# Thread Specs - Arizona Silhoutte



## LL Woodworks (Mar 7, 2012)

Arizona Silhoutte offers some FP sections in their Pen Kit Accessories>FP Nibs section on their web site; specifically part numbers  BHW-703 through BHW-708.
Has anyone bought these and does anyone know the thread specs (what tap size) for these?  I called AZ and they had no idea. He said I was the second person in 12 years to ask that question.

Thanks
Lynn


----------



## frank123 (Mar 8, 2012)

Since no one else more knowledgeable has replied I will.

(BHW 706)

I bought several of these and as near as I can determine by measuring with a caliper they seem to be M8.5 x 1 (or maybe M8.4 but 8.5 should work I would think).  Not the most common size but pen taps, for reasons I fail to understand, don't ever seem to be.

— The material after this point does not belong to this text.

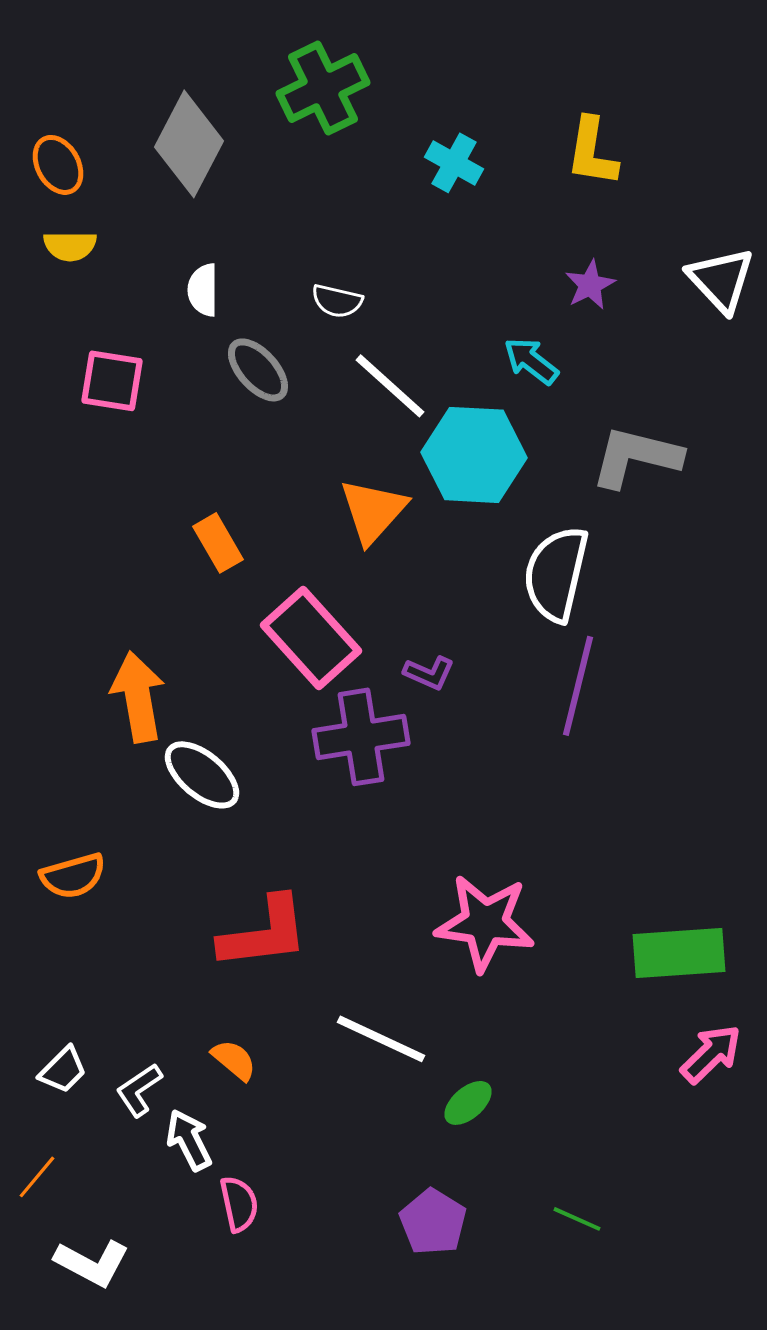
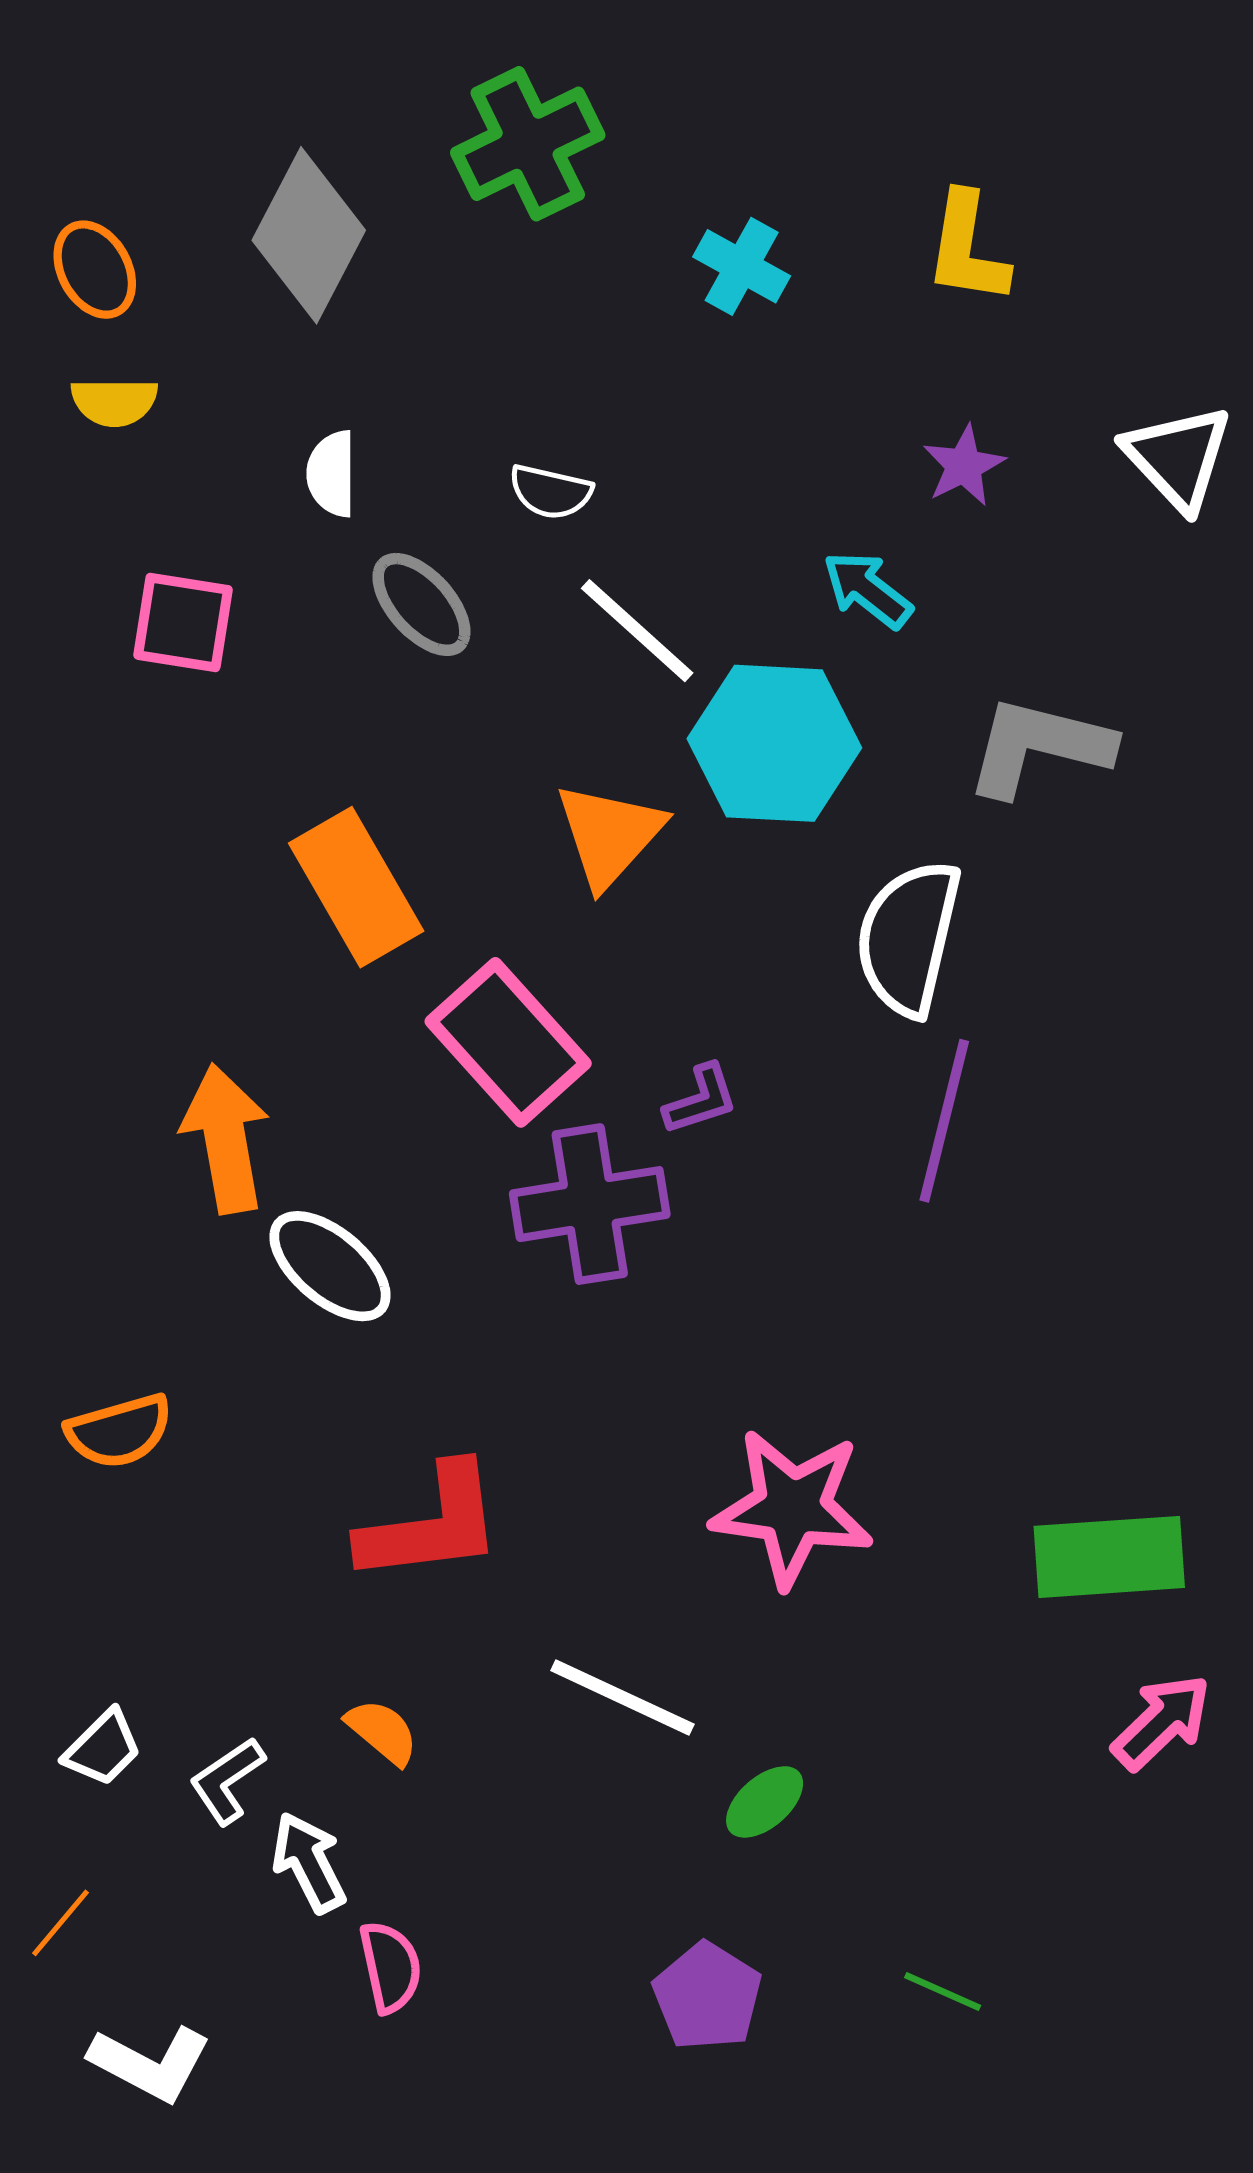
orange rectangle: (218, 543) -> (356, 887), size x1.6
purple L-shape: (429, 673) -> (701, 1099), turned -42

Maybe someone that knows for certain will post.


----------



## jjudge (Mar 8, 2012)

If they're for Baron/Sedona ... or Churchill/El Grande, then they should be listed in the Taps, Dies, Sizes spreadsheet I posted to "Advanced Penmaking" forum.


----------



## PenMan1 (Mar 8, 2012)

jjudge said:


> If they're for Baron/Sedona ... or Churchill/El Grande, then they should be listed in the Taps, Dies, Sizes spreadsheet I posted to "Advanced Penmaking" forum.


 

This is exactly correct, AND, if you have not visited the spreadsheet, you are missing a GREAT piece of information. Thanks, Joe for this data!


----------



## LL Woodworks (Mar 9, 2012)

Thanks - All - after posting I did exactly that - Thanks for the replies.
Lynn


----------